Neuroscience Letters
Volume 394, Issue 3 , 20 February 2006 , Pages 216-221


The effects of alpha/theta neurofeedback on personality and mood

Joshua Raymond, Carolyn Varney, Lesley A. Parkinson and John H. Gruzelier


Alpha/theta neurofeedback has been shown to be successful both in treating addictions and in enhancing artistry in music students. How its effects are mediated are not yet clear. The present study aimed to test the hypothesis that alpha/theta neurofeedback works inter alia by normalising extreme personality and raising feelings of well being. 12 participants with high scores for Withdrawal (as measured by the PSQ) were given either alpha/theta neurofeedback or mock feedback and their personality and mood were assessed. Withdrawal scores on the PSQ-80 were not found to change in either group but significant effects were found for the Profile Of Mood States (POMS), with real feedback producing higher overall scores than mock feedback (P = 0.056). Real feedback caused participants to feel significantly more energetic (P < 0.01) than did mock feedback.

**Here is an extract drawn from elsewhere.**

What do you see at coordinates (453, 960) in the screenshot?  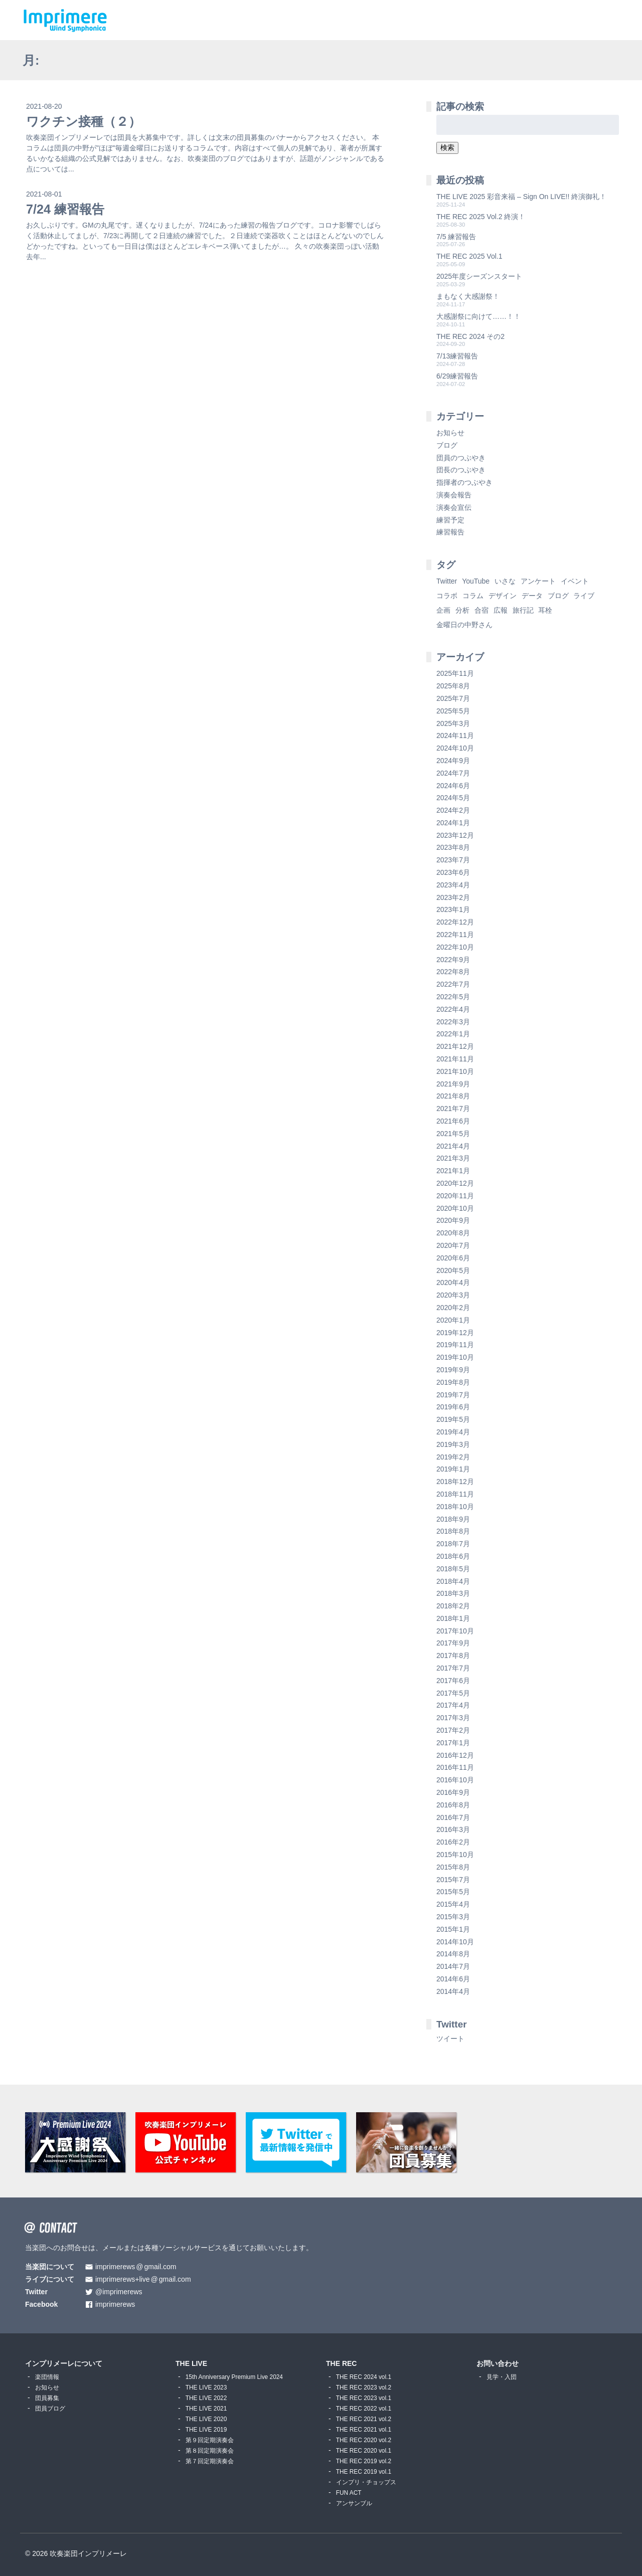 I see `2022年9月` at bounding box center [453, 960].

Sessions of real feedback made participants feel more composed (P < 0.01), agreeable (P < 0.01), elevated (P < 0.01) and confident (P < 0.05), whilst sessions of mock feedback made participants feel more tired (P < 0.05), yet composed (P < 0.01). These findings suggest that, whilst 9 sessions of alpha/theta neurofeedback was insufficient to change personality, improvements in mood may provide a partial explanation for the efficacy of alpha/theta neurofeedback.